TLDR: You’re unsure about something. Then it happens—and you think to yourself, “I kinda expected that.” Such hindsight bias is commonly derided as irrational. But any Bayesian who (1) is unsure of exactly what they think, and (2) trusts their own judgment should exhibit hindsight bias.

Biden is old.

Ever since the disastrous debate, there’s been a flurry of discussion about whether he’s too old to campaign effectively.

Many pundits are saying that they’ve been worried about this for a long time. And—although some of them have—this often looks like hindsight bias.

Hindsight bias—aka the “I knew it all along” effect—is the the finding that when people learn that an uncertain event happened, they increase their estimate for how much they expected it.

In this case, the uncertain claim is Biden is too old to make the case against Trump. Arguably, we’ve learned that it (or something near enough) is true. Given this, it’s natural for pundits to over-emphasize how worried they were, under-emphasize their uncertainty, and end up thinking that they saw this coming.

At the same time, it’s equally natural to look at the pundits, and scoff: “That’s just hindsight bias! They’re trying to make themselves look smarter than they are.”

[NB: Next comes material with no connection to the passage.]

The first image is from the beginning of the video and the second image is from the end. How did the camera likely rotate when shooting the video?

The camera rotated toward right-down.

But that’s wrong. Unless they’re fools, they should commit hindsight bias.^[1]

The finding

Hindsight bias is one of those empirical findings that’s both robust, and easy to see in yourself. We should’t worry about replication failures.

There are many variations, but here’s a classic study design:

Stage 1: present people with a series of scenarios, and ask them to predict how likely they think an uncertain outcome is in each case.
Stage 2: Distract them for a while, or let them go about their day.
Stage 3: Inform them of the true outcome in each scenario, and ask them to recall how likely they originally thought it was.

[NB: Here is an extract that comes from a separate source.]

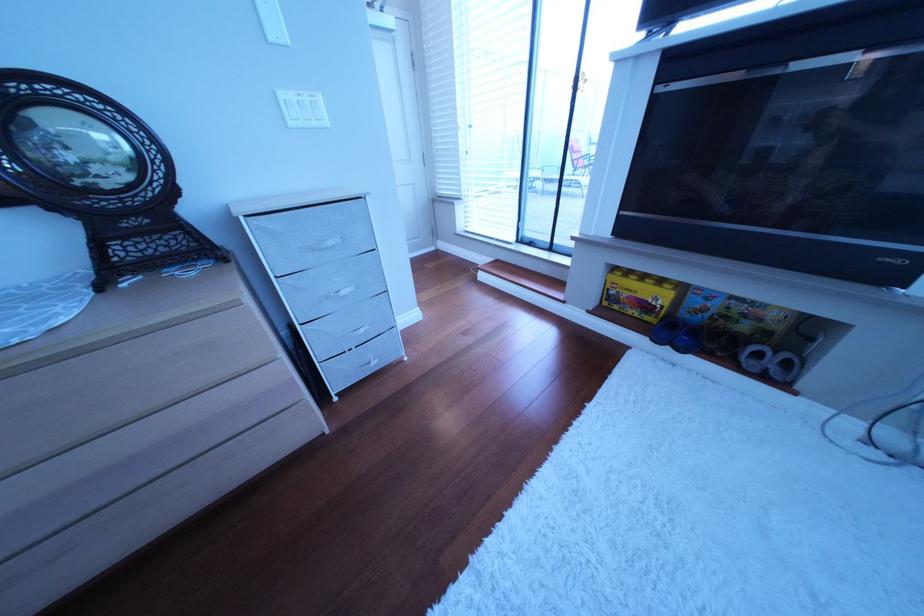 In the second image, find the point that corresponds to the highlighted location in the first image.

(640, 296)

The typical finding: people exhibit a hindsight shift. On average, their Stage-3 estimates for what their Stage-1 probabilities were are higher than their Stage-1 probabilities.

In our case: at Stage 1, the average person might say they think it’s 60%-likely that Biden is too old. Then, at stage 3, they’ll say that they originally thought it was 70%-likely that he’s too old. That 70 – 60 = 10% gap is the hindsight shift.

For a concrete example, here are the results from Hoffrage et al. 2000—the relevant condition is the “Feedback” condition, with positive values indicating a positive hindsight shift:

Why it’s rational, intuitively

I say that reasonable people should commit hindsight bias—at least in most real-world and experimentally-studied conditions. Slightly more carefully: under conditions of ambiguity—when its unclear exactly what your prior opinions are—hindsight shifts are rational.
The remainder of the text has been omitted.